By Global Law Experts
– posted 59 minutes ago

The regulatory landscape for M&A lawyers United Arab Emirates practitioners advise on has shifted decisively in 2026. Amendments to the UAE Companies Law took effect on 1 January 2026, introducing formal redomiciliation mechanics that allow companies to migrate between mainland and free-zone jurisdictions while preserving legal continuity. Simultaneously, Cabinet Resolution No.3 of 2025 and Federal Decree-Law No.20 of 2025 have operationalised a merger-control notification regime with quantitative thresholds, an AED 300 million turnover test and a 40 per cent market-share alternative, that now directly affect deal timing, structure and closing conditions. This guide provides a practical, transaction-focused playbook for general counsel, private-equity sponsors and corporate-development teams navigating these changes when acquiring or investing in UAE targets.

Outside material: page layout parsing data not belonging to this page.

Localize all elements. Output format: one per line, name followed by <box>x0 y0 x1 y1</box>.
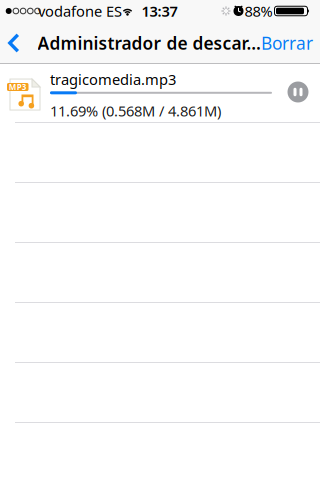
staticText: Borrar <box>261 32 313 54</box>
staticText: Administrador de descar… <box>38 32 260 54</box>
staticText: MP3 <box>9 82 27 92</box>
button[interactable]: Atrás <box>1 25 27 61</box>
staticText: 11.69% (0.568M / 4.861M) <box>50 101 221 120</box>
button[interactable]: MP3 <box>0 64 320 123</box>
staticText: tragicomedia.mp3 <box>50 70 176 89</box>
staticText: vodafone ES <box>38 1 122 21</box>
button[interactable]: Borrar <box>261 25 313 61</box>
button[interactable]: Pausar descarga <box>288 82 308 102</box>
staticText: 13:37 <box>142 1 178 21</box>
staticText: 88% <box>244 1 272 21</box>
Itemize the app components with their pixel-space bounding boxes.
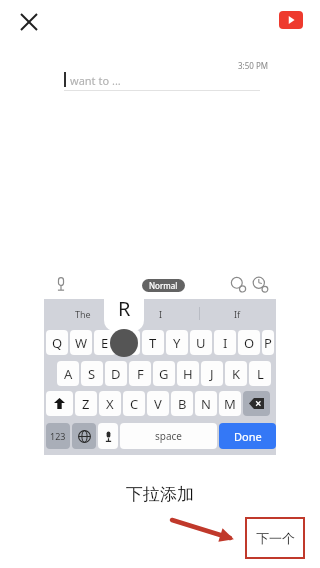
staticText: X — [106, 395, 114, 413]
button[interactable]: I — [122, 299, 199, 328]
button[interactable]: E — [94, 330, 116, 355]
staticText: 下一个 — [256, 530, 295, 546]
staticText: O — [244, 334, 255, 352]
button[interactable]: A — [57, 361, 79, 386]
staticText: D — [111, 365, 121, 383]
staticText: T — [149, 334, 157, 352]
button[interactable] — [72, 423, 96, 449]
button[interactable]: W — [70, 330, 92, 355]
button[interactable]: Q — [46, 330, 68, 355]
button[interactable]: V — [147, 391, 169, 416]
staticText: 123 — [50, 430, 66, 442]
button[interactable]: H — [177, 361, 199, 386]
staticText: S — [88, 365, 96, 383]
staticText: space — [155, 429, 182, 443]
button[interactable]: U — [190, 330, 212, 355]
staticText: A — [64, 365, 73, 383]
staticText: 3:50 PM — [238, 60, 269, 71]
staticText: H — [183, 365, 193, 383]
staticText: G — [159, 365, 169, 383]
staticText: 下拉添加 — [126, 484, 194, 505]
staticText: Q — [52, 334, 63, 352]
button[interactable]: 123 — [46, 423, 70, 449]
button[interactable]: If — [199, 299, 276, 328]
staticText: I — [159, 308, 163, 320]
button[interactable]: M — [219, 391, 241, 416]
button[interactable]: B — [171, 391, 193, 416]
button[interactable]: K — [225, 361, 247, 386]
staticText: U — [196, 334, 206, 352]
button[interactable] — [98, 423, 118, 449]
staticText: P — [264, 334, 272, 352]
button[interactable]: Recent — [252, 276, 269, 293]
button[interactable]: Close — [16, 9, 42, 35]
button[interactable]: I — [214, 330, 236, 355]
staticText: If — [234, 308, 241, 320]
button[interactable]: Done — [219, 423, 276, 449]
button[interactable] — [243, 391, 270, 416]
button[interactable]: F — [129, 361, 151, 386]
staticText: want to ... — [70, 73, 121, 88]
button[interactable]: T — [142, 330, 164, 355]
button[interactable]: 下一个 — [247, 519, 303, 557]
button[interactable]: J — [201, 361, 223, 386]
button[interactable]: D — [105, 361, 127, 386]
staticText: W — [75, 334, 88, 352]
button[interactable]: P — [262, 330, 274, 355]
staticText: Z — [82, 395, 90, 413]
staticText: V — [154, 395, 162, 413]
staticText: I — [223, 334, 228, 352]
button[interactable] — [46, 391, 73, 416]
staticText: K — [232, 365, 241, 383]
button[interactable]: Normal — [149, 280, 178, 291]
button[interactable]: YouTube — [279, 11, 303, 29]
staticText: Y — [173, 334, 181, 352]
staticText: Done — [234, 429, 262, 444]
staticText: L — [257, 365, 264, 383]
button[interactable]: Voice input — [52, 275, 70, 293]
button[interactable]: G — [153, 361, 175, 386]
button[interactable]: The — [44, 299, 122, 328]
staticText: E — [101, 334, 109, 352]
button[interactable]: C — [123, 391, 145, 416]
staticText: M — [224, 395, 236, 413]
staticText: The — [75, 308, 91, 320]
button[interactable]: Y — [166, 330, 188, 355]
staticText: R — [118, 295, 131, 322]
button[interactable]: Z — [75, 391, 97, 416]
staticText: Normal — [149, 280, 178, 291]
button[interactable]: O — [238, 330, 260, 355]
staticText: C — [130, 395, 139, 413]
staticText: B — [178, 395, 187, 413]
button[interactable]: R — [118, 330, 140, 355]
button[interactable]: L — [249, 361, 271, 386]
button[interactable]: Stickers — [230, 276, 247, 293]
button[interactable]: N — [195, 391, 217, 416]
staticText: J — [210, 365, 214, 383]
staticText: N — [201, 395, 211, 413]
button[interactable]: S — [81, 361, 103, 386]
button[interactable]: space — [120, 423, 217, 449]
staticText: F — [137, 365, 144, 383]
button[interactable]: X — [99, 391, 121, 416]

Executive Summary, What Inbound Acquirers Need to Know

As of 2026, any transaction that meets either of two merger-control triggers requires prior notification to the UAE Ministry of Economy and Tourism (MoET) before closing or integration can proceed. The practical effect is threefold:

  • Filing thresholds. A merger notification is mandatory where the combined turnover of the parties in the relevant UAE market in the latest fiscal year meets or exceeds AED 300 million, or where the merged entity would hold approximately 40 per cent of the relevant market.
  • Suspensory effect. Industry observers widely treat the regime as suspensory in practice: parties should not close or begin integration activities until clearance is obtained. Proceeding without clearance exposes the transaction to fines, injunctive relief and potential unwinding.
  • Redomiciliation impact. The Companies Law amendments now permit a target company to redomicile between mainland and free-zone jurisdictions. While this preserves contractual and corporate continuity, it introduces additional registry steps, shareholder-approval requirements and creditor-protection obligations that must be sequenced alongside any merger filing.

Immediate action: Deal teams with live transactions should map their combined UAE turnover against the AED 300 million threshold, incorporate a suspensory condition precedent into every share purchase agreement UAE transactions involve, and confirm whether any target redomiciliation is planned or in progress before signing.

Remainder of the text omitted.